ロンの話

さて、この日一緒に卓球をしたロンの話だ。私は彼とは初対面だったが、とにかく熱心な人だった。外見も52歳には見えない若さだ。卓球は初心者だが、その情熱はあふれんばかりで、私が何か教えると、持参したICレコーダーに語りかけて録音をし、私のアドバイスを忘れないよう努めていた。ここまでされると喜ばないわけには行かない。指導にもいよいよ熱が入る。

郁美さんにると、ロンは不動産だかレンタルだかの仕事で儲けていて、ミリオネラーだというから、何億円もお金があるのだろう。

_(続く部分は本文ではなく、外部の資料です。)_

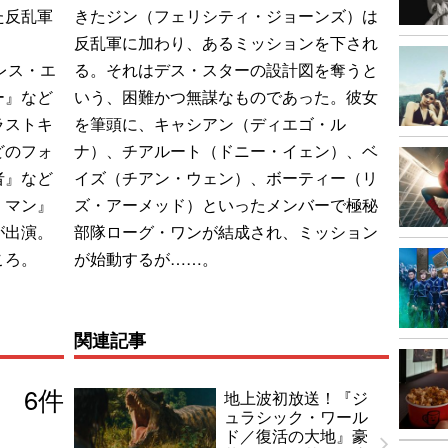
た反乱軍
きたジン（フェリシティ・ジョーンズ）は
反乱軍に加わり、あるミッションを下され
ャレス・エ
る。それはデス・スターの設計図を奪うと
ー』など
いう、困難かつ無謀なものであった。彼女
ラストキ
を筆頭に、キャシアン（ディエゴ・ル
どのフォ
ナ）、チアルート（ドニー・イェン）、ベ
者』など
イズ（チアン・ウェン）、ボーティー（リ
・マン』
ズ・アーメッド）といったメンバーで極秘
が出演。
部隊ローグ・ワンが結成され、ミッション
ころ。
が始動するが……。
関連記事
6
件
地上波初放送！『ジ
ュラシック・ワール
ド／復活の大地』豪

スポーツもスキューバーダイビングや格闘技の経験があり、さらに自家用セスナを持っているのだそうだ。それで何年か前、墜落してし死にそうになり、足腰にはプレートが入っていると言う(アメリカ人って本当にこんな奴ばかりのようである)。パイロットの免許とは珍しいので見せてもらうと、ライト兄弟から始まる飛行機の歴史を感じさせる粋な免許証だった。

卓球の何がロンをこれほどまでにひきつけるのかわからないが、とにかくロンは週に3回はスタンに電話をかけてきて卓球の話をするという。ただ、彼の問題点は、アドバイスをすぐに忘れることだという。私のアドバイスもビデオに撮ったり録音していたようだが、果たして次に会うまで覚えているだろうか。何一つ覚えてなかったらどうしよう。なんだか怖い。